In my case, inserting a single post resulted in roughly 20–30 database queries.

That doesn’t sound like much - until you add concurrency.

1 worker → ~1,000+ queries per batch
50 workers → tens of thousands of queries hitting the database at the same time

That’s where things started to break down.

What actually went wrong:

The same tables (wp_posts, wp_postmeta, wp_terms) were being hammered from multiple workers
Query latency started increasing under load
Deadlocks began to appear occasionally
Adding more workers stopped making things faster - and eventually made it worse

One thing that was initially counterintuitive:

Batching didn’t reduce the number of queries at all.

Each post still triggered the same 20–30 queries, because that’s how WordPress works.
Batching helped in other ways:

it limited memory usage
it gave me clear retry boundaries
and most importantly - it let me control how much load I was putting on the database

What would have made a difference:

Limiting the number of concurrent workers (this was the biggest lever)
Caching things inside a batch (like taxonomy IDs) to avoid repeated lookups
Being careful with anything that touches shared tables (terms, meta, etc.)
Watching the database metrics instead of guessing (CPU, slow queries, locks)

The real bottleneck wasn’t the insert itself - it was the number of queries generated per post combined with concurrency.
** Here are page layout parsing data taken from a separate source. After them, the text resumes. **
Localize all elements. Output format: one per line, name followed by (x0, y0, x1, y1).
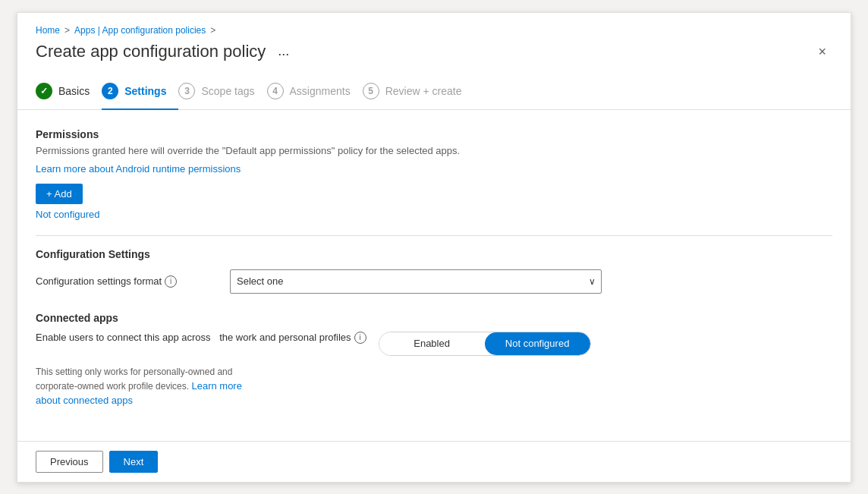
toggle-label-line1: Enable users to connect this app across (36, 332, 211, 343)
divider-1 (36, 235, 832, 236)
configuration-settings-section: Configuration Settings Configuration set… (36, 248, 832, 294)
step-basics[interactable]: ✓ Basics (36, 74, 102, 109)
connected-apps-toggle-row: Enable users to connect this app across … (36, 332, 832, 356)
step-scope-tags-label: Scope tags (201, 85, 254, 97)
modal-title-left: Create app configuration policy ... (36, 42, 294, 61)
connected-apps-toggle-label: Enable users to connect this app across … (36, 332, 366, 344)
previous-button[interactable]: Previous (36, 451, 103, 473)
step-scope-tags[interactable]: 3 Scope tags (178, 74, 266, 109)
step-settings-label: Settings (124, 85, 166, 97)
breadcrumb-sep2: > (210, 25, 215, 36)
toggle-label-line2: the work and personal profiles (219, 332, 351, 343)
breadcrumb-home[interactable]: Home (36, 25, 60, 36)
toggle-not-configured-option[interactable]: Not configured (485, 332, 590, 355)
breadcrumb-sep1: > (64, 25, 70, 36)
step-review-create[interactable]: 5 Review + create (363, 74, 474, 109)
step-settings[interactable]: 2 Settings (102, 74, 178, 110)
connected-apps-title: Connected apps (36, 312, 832, 324)
step-settings-circle: 2 (102, 83, 118, 99)
wizard-steps: ✓ Basics 2 Settings 3 Scope tags 4 Assig… (17, 74, 851, 110)
close-button[interactable]: × (812, 42, 832, 61)
configuration-settings-title: Configuration Settings (36, 248, 832, 260)
step-review-create-circle: 5 (363, 83, 379, 99)
format-info-icon[interactable]: i (165, 275, 177, 288)
format-select-wrapper: Select one Configuration designer Enter … (230, 269, 602, 294)
connected-apps-note: This setting only works for personally-o… (36, 365, 248, 408)
step-assignments-circle: 4 (267, 83, 284, 99)
step-scope-tags-circle: 3 (178, 83, 195, 99)
permissions-section: Permissions Permissions granted here wil… (36, 128, 832, 220)
permissions-title: Permissions (36, 128, 832, 140)
create-policy-modal: Home > Apps | App configuration policies… (17, 12, 851, 483)
format-select[interactable]: Select one Configuration designer Enter … (230, 269, 602, 294)
modal-footer: Previous Next (17, 441, 851, 482)
step-review-create-label: Review + create (385, 85, 462, 97)
step-assignments[interactable]: 4 Assignments (267, 74, 363, 109)
permissions-not-configured: Not configured (36, 209, 832, 220)
format-label-text: Configuration settings format (36, 275, 162, 287)
breadcrumb: Home > Apps | App configuration policies… (36, 25, 832, 36)
format-label: Configuration settings format i (36, 275, 218, 288)
toggle-enabled-option[interactable]: Enabled (379, 332, 485, 355)
more-options-button[interactable]: ... (273, 42, 294, 61)
page-title: Create app configuration policy (36, 42, 266, 61)
breadcrumb-apps[interactable]: Apps | App configuration policies (74, 25, 206, 36)
connected-apps-info-icon[interactable]: i (354, 332, 366, 344)
connected-apps-section: Connected apps Enable users to connect t… (36, 312, 832, 408)
modal-content: Permissions Permissions granted here wil… (17, 110, 851, 441)
modal-header: Home > Apps | App configuration policies… (17, 13, 851, 74)
step-assignments-label: Assignments (290, 85, 351, 97)
next-button[interactable]: Next (109, 451, 159, 473)
format-form-row: Configuration settings format i Select o… (36, 269, 832, 294)
permissions-description: Permissions granted here will override t… (36, 145, 832, 156)
permissions-learn-more-link[interactable]: Learn more about Android runtime permiss… (36, 163, 241, 175)
connected-apps-toggle[interactable]: Enabled Not configured (379, 332, 591, 356)
step-basics-label: Basics (58, 85, 90, 97)
step-basics-circle: ✓ (36, 83, 52, 99)
add-permission-button[interactable]: + Add (36, 184, 83, 204)
modal-title-row: Create app configuration policy ... × (36, 42, 832, 61)
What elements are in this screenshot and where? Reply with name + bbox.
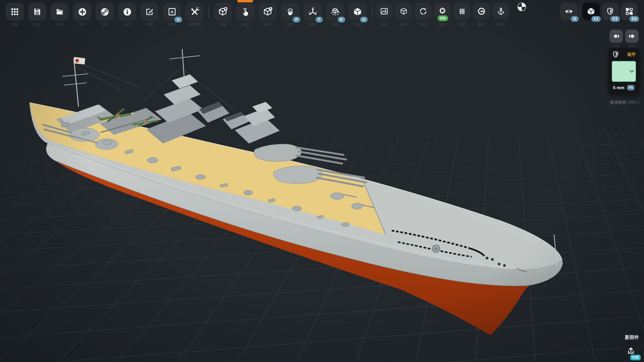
visibility-mode-button[interactable]: O bbox=[560, 3, 578, 20]
grid-lines-icon bbox=[458, 7, 466, 15]
edit-square-icon bbox=[145, 7, 154, 16]
cube-outline-icon bbox=[399, 7, 408, 15]
checker-ball-icon bbox=[517, 2, 526, 11]
armor-color-swatch[interactable] bbox=[612, 61, 636, 82]
ship-model[interactable] bbox=[30, 49, 563, 335]
autosave-value: 1060 s bbox=[627, 100, 639, 105]
modules-icon bbox=[625, 7, 634, 16]
new-part-button[interactable]: TAB bbox=[623, 343, 639, 359]
pivot-indicator bbox=[517, 2, 526, 11]
cube-solid-icon bbox=[586, 7, 596, 16]
save-button[interactable] bbox=[28, 3, 46, 21]
steam-workshop-button[interactable] bbox=[96, 3, 114, 21]
new-part-area: 新部件 TAB bbox=[623, 335, 639, 359]
settings-button[interactable]: ON bbox=[434, 3, 451, 19]
3d-viewport[interactable] bbox=[0, 0, 644, 362]
toggle-on-badge: ON bbox=[438, 15, 448, 21]
svg-text:z: z bbox=[309, 11, 310, 13]
select-tool-button[interactable] bbox=[236, 3, 254, 21]
anchor-icon bbox=[497, 7, 505, 15]
info-circle-icon bbox=[123, 7, 132, 16]
shortcut-badge: T bbox=[316, 17, 323, 22]
cube-rotate-icon bbox=[330, 7, 340, 17]
steam-icon bbox=[100, 7, 109, 16]
toolbar-divider bbox=[372, 5, 372, 18]
shortcut-badge: TAB bbox=[630, 355, 641, 360]
apps-grid-icon bbox=[10, 7, 19, 16]
main-toolbar: A G bbox=[6, 3, 512, 21]
svg-text:x: x bbox=[316, 11, 317, 13]
arrow-left-icon bbox=[612, 32, 620, 40]
new-part-label: 新部件 bbox=[623, 335, 639, 341]
folder-icon bbox=[55, 7, 64, 16]
shortcut-badge: R bbox=[338, 17, 345, 22]
toolbar-divider bbox=[209, 5, 209, 18]
shortcut-badge: U bbox=[360, 17, 368, 22]
open-button[interactable] bbox=[51, 3, 69, 21]
tools-icon bbox=[190, 7, 199, 16]
open-parts-tray-icon bbox=[627, 346, 635, 355]
text-tool-button[interactable]: A G bbox=[163, 3, 181, 21]
apps-menu-button[interactable] bbox=[6, 3, 24, 21]
mode-toolbar: O F1 F2 F3 bbox=[560, 3, 638, 20]
shortcut-badge: G bbox=[174, 17, 182, 22]
armor-panel: 装甲 5 mm F4 bbox=[608, 48, 639, 94]
letter-a-icon: A bbox=[168, 7, 176, 16]
image-icon bbox=[380, 7, 388, 15]
eye-icon bbox=[564, 7, 574, 16]
svg-text:A: A bbox=[171, 10, 174, 14]
remove-block-button[interactable] bbox=[259, 3, 277, 21]
modules-mode-button[interactable]: F3 bbox=[621, 3, 638, 20]
cube-minus-icon bbox=[263, 7, 273, 17]
armor-mode-button[interactable]: F2 bbox=[601, 3, 619, 20]
armor-thickness-value: 5 mm bbox=[613, 85, 625, 90]
edit-button[interactable] bbox=[141, 3, 159, 21]
superstructure bbox=[43, 49, 280, 149]
shortcut-badge: P bbox=[293, 17, 300, 22]
rotate-arrow-icon bbox=[419, 7, 427, 15]
gear-icon bbox=[438, 7, 447, 15]
shortcut-badge: F2 bbox=[610, 16, 620, 22]
shortcut-badge: F1 bbox=[591, 16, 601, 22]
cube-solid-icon bbox=[353, 7, 363, 17]
info-button[interactable] bbox=[118, 3, 136, 21]
undo-button[interactable] bbox=[609, 29, 623, 43]
ship-model-canvas bbox=[0, 0, 644, 362]
floppy-icon bbox=[33, 7, 42, 16]
background-button[interactable] bbox=[376, 3, 392, 19]
autosave-label: 自动保存 bbox=[610, 100, 626, 105]
autosave-status: 自动保存 1060 s bbox=[610, 100, 639, 105]
anchor-mode-button[interactable] bbox=[492, 3, 509, 19]
plus-circle-icon bbox=[78, 7, 87, 16]
arrow-right-icon bbox=[628, 32, 636, 40]
cube-plus-icon bbox=[218, 7, 228, 17]
shortcut-badge: F4 bbox=[627, 85, 635, 90]
record-icon bbox=[477, 7, 486, 15]
shortcut-badge: F3 bbox=[630, 16, 639, 22]
history-controls bbox=[609, 29, 639, 43]
shield-icon bbox=[606, 7, 614, 16]
build-tools-button[interactable] bbox=[185, 3, 204, 21]
shortcut-badge: O bbox=[571, 16, 579, 22]
rotate-tool-button[interactable]: R bbox=[326, 3, 344, 21]
move-axes-icon: y z x bbox=[308, 7, 318, 17]
translate-tool-button[interactable]: y z x T bbox=[304, 3, 322, 21]
shield-icon bbox=[612, 51, 620, 58]
block-preview-button[interactable] bbox=[395, 3, 412, 19]
block-tool-button[interactable]: U bbox=[348, 3, 367, 21]
chevron-down-icon bbox=[630, 70, 634, 73]
paint-bucket-icon bbox=[285, 7, 295, 16]
turn-view-button[interactable] bbox=[415, 3, 431, 19]
capture-button[interactable] bbox=[473, 3, 490, 19]
armor-panel-title: 装甲 bbox=[627, 52, 636, 58]
blocks-mode-button[interactable]: F1 bbox=[582, 3, 600, 20]
paint-tool-button[interactable]: P bbox=[281, 3, 299, 21]
grid-toggle-button[interactable] bbox=[453, 3, 470, 19]
hand-pointer-icon bbox=[240, 7, 250, 16]
active-tool-indicator bbox=[237, 0, 253, 2]
toolbar-divider bbox=[580, 5, 580, 18]
add-block-button[interactable] bbox=[214, 3, 232, 21]
new-button[interactable] bbox=[73, 3, 91, 21]
redo-button[interactable] bbox=[625, 29, 639, 43]
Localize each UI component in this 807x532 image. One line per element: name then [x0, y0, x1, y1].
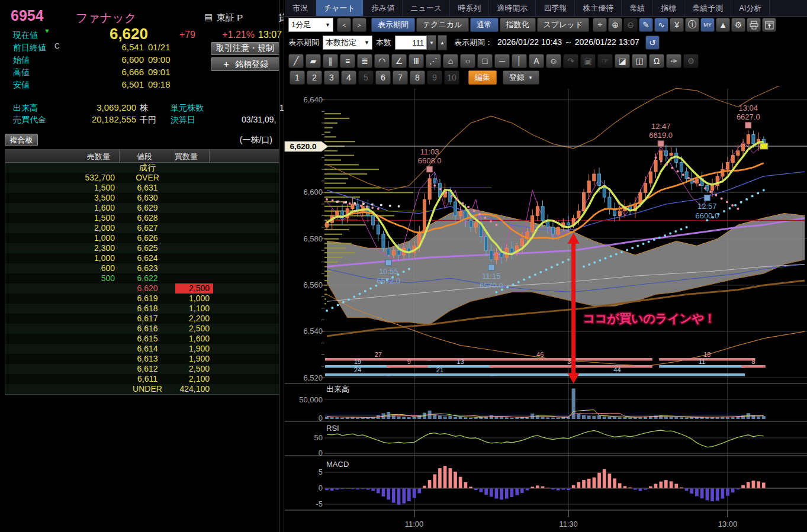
info-icon[interactable]: ⓘ [685, 18, 699, 32]
order-book-row[interactable]: UNDER424,100 [5, 384, 279, 394]
order-book-row[interactable]: 6,6131,900 [5, 354, 279, 364]
ruler-icon[interactable]: ▰ [306, 54, 321, 68]
register-preset-button[interactable]: 登録▼ [503, 70, 539, 85]
order-book-row[interactable]: 6,6202,500 [5, 283, 279, 294]
parallel-lines-icon[interactable]: ∥ [323, 54, 338, 68]
area-chart-icon[interactable]: ▲ [716, 18, 730, 32]
order-book-row[interactable]: 532,700OVER [5, 173, 279, 183]
tab-時系列[interactable]: 時系列 [450, 0, 489, 16]
tab-適時開示[interactable]: 適時開示 [489, 0, 536, 16]
fibonacci-arc-icon[interactable]: ◠ [374, 54, 390, 68]
order-book-row[interactable]: 5006,622 [5, 273, 279, 283]
chart-preset-2[interactable]: 2 [307, 70, 322, 85]
tab-チャート[interactable]: チャート [316, 0, 364, 16]
hand-icon[interactable]: ☞ [597, 54, 613, 68]
my-chart-icon[interactable]: MY [700, 18, 715, 32]
tab-株主優待[interactable]: 株主優待 [575, 0, 622, 16]
tab-歩み値[interactable]: 歩み値 [364, 0, 403, 16]
add-icon[interactable]: ＋ [593, 18, 607, 32]
icon-stamp-icon[interactable]: ☺ [546, 54, 561, 68]
order-book-row[interactable]: 6,6162,500 [5, 324, 279, 334]
chart-canvas[interactable]: 274618199133411824214411:036608.012:4766… [284, 86, 807, 532]
pentagon-icon[interactable]: ⌂ [443, 54, 458, 68]
toolbar-button-通常[interactable]: 通常 [470, 18, 499, 32]
horizontal-lines3-icon[interactable]: ≡ [340, 54, 355, 68]
chart-preset-5[interactable]: 5 [358, 70, 374, 85]
bar-count-input[interactable]: 111 [395, 36, 427, 50]
vertical-grid-icon[interactable]: Ⅲ [409, 54, 424, 68]
order-book-row[interactable]: 2,0006,627 [5, 223, 279, 233]
order-book-row[interactable]: 6,6151,600 [5, 334, 279, 344]
horizontal-lines4-icon[interactable]: ≣ [357, 54, 372, 68]
order-book-row[interactable]: 6,6141,900 [5, 344, 279, 354]
toolbar-button-スプレッド[interactable]: スプレッド [537, 18, 590, 32]
chart-preset-10[interactable]: 10 [444, 70, 459, 85]
order-book-row[interactable]: 6,6112,100 [5, 374, 279, 384]
order-book-row[interactable]: 1,5006,631 [5, 183, 279, 193]
order-book-row[interactable]: 1,5006,628 [5, 213, 279, 223]
fan-lines-icon[interactable]: ∠ [391, 54, 407, 68]
period-mode-select[interactable]: 本数指定 ▼ [323, 36, 372, 50]
draw-pencil-icon[interactable]: ✎ [639, 18, 653, 32]
eraser-all-icon[interactable]: ◫ [632, 54, 647, 68]
order-book-row[interactable]: 成行 [5, 163, 279, 173]
vertical-line-icon[interactable]: │ [512, 54, 527, 68]
wrench-icon[interactable]: ⚙ [731, 18, 745, 32]
edit-presets-button[interactable]: 編集 [468, 70, 497, 85]
text-tool-icon[interactable]: A [529, 54, 544, 68]
reset-range-button[interactable]: ↺ [645, 36, 660, 50]
lock-edit-icon[interactable]: ✑ [666, 54, 681, 68]
chart-preset-9[interactable]: 9 [427, 70, 442, 85]
chart-preset-3[interactable]: 3 [324, 70, 339, 85]
order-book-row[interactable]: 1,0006,624 [5, 253, 279, 263]
prev-period-button[interactable]: ＜ [337, 18, 351, 32]
tab-ニュース[interactable]: ニュース [403, 0, 450, 16]
composite-board-button[interactable]: 複合板 [5, 134, 38, 146]
timeframe-select[interactable]: 1分足 ▼ [288, 18, 333, 32]
chart-preset-4[interactable]: 4 [341, 70, 356, 85]
rectangle-icon[interactable]: □ [477, 54, 493, 68]
toolbar-button-指数化[interactable]: 指数化 [500, 18, 536, 32]
gear-icon[interactable]: ⚙ [683, 54, 699, 68]
chart-preset-7[interactable]: 7 [393, 70, 408, 85]
chart-preset-1[interactable]: 1 [290, 70, 305, 85]
order-book-row[interactable]: 1,0006,626 [5, 233, 279, 243]
yen-icon[interactable]: ¥ [670, 18, 684, 32]
export-icon[interactable] [762, 18, 776, 32]
order-book-row[interactable]: 6006,623 [5, 263, 279, 273]
copy-icon[interactable]: ▣ [580, 54, 596, 68]
order-book-row[interactable]: 6,6191,000 [5, 294, 279, 304]
chart-preset-6[interactable]: 6 [375, 70, 391, 85]
horizontal-line-icon[interactable]: ─ [494, 54, 510, 68]
tab-指標[interactable]: 指標 [653, 0, 684, 16]
zoom-out-icon[interactable]: ⊖ [623, 18, 638, 32]
tab-業績[interactable]: 業績 [622, 0, 653, 16]
tab-業績予測[interactable]: 業績予測 [684, 0, 731, 16]
order-book-row[interactable]: 3,5006,630 [5, 193, 279, 203]
trade-caution-button[interactable]: 取引注意・規制 [211, 42, 279, 55]
count-spin-up-button[interactable]: ▲ [438, 35, 447, 50]
tab-四季報[interactable]: 四季報 [536, 0, 575, 16]
line-cursor-icon[interactable]: ∿ [654, 18, 668, 32]
panel-divider[interactable] [279, 0, 279, 532]
tab-市況[interactable]: 市況 [285, 0, 316, 16]
tab-AI分析[interactable]: AI分析 [731, 0, 770, 16]
toolbar-button-テクニカル[interactable]: テクニカル [416, 18, 469, 32]
order-book-row[interactable]: 6,6181,100 [5, 304, 279, 314]
chart-preset-8[interactable]: 8 [410, 70, 425, 85]
magnet-icon[interactable]: Ω [649, 54, 664, 68]
count-spin-down-button[interactable]: ▼ [427, 35, 436, 50]
ellipse-icon[interactable]: ○ [460, 54, 475, 68]
order-book-row[interactable]: 2,3006,625 [5, 243, 279, 253]
register-symbol-button[interactable]: ＋ 銘柄登録 [211, 57, 279, 71]
angle-lines-icon[interactable]: ⋰ [426, 54, 441, 68]
order-book-row[interactable]: 6,6122,500 [5, 364, 279, 374]
curve-arrow-icon[interactable]: ↷ [563, 54, 578, 68]
print-icon[interactable] [747, 18, 761, 32]
zoom-in-icon[interactable]: ⊕ [608, 18, 622, 32]
toolbar-button-表示期間[interactable]: 表示期間 [371, 18, 415, 32]
trendline-icon[interactable]: ╱ [288, 54, 304, 68]
order-book-row[interactable]: 6,6172,200 [5, 314, 279, 324]
next-period-button[interactable]: ＞ [352, 18, 366, 32]
eraser-icon[interactable]: ◪ [615, 54, 630, 68]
Once I accepted that, the solution wasn’t “make it faster” - it was “control the pressure on the database”.

At this point, it becomes clear that migrating data at this scale is not just a WordPress problem - it’s a distributed systems problem.

Once you accept that, the architecture decisions become much more obvious.

Our Setup With K8

After deciding on approach, we needed to set up our infrastructure. We set up wordpress running in a kubernetes cluster on powerful machine, we scaled it horizontally to 48 pods.

Source Database

Custom CMS

500k articles

Kubernetes Cluster

Pod 1

Pod 2

Pod 3

Pod N

Wordpress in each pod

Target Database

WordPress MySQL

Receives writes

Source

Processing

Target

The custom migration plugin lived inside WordPress and was responsible for reading from the source database and inserting content through native WordPress APIs. This gave us safety and compatibility with the rest of the WordPress ecosystem.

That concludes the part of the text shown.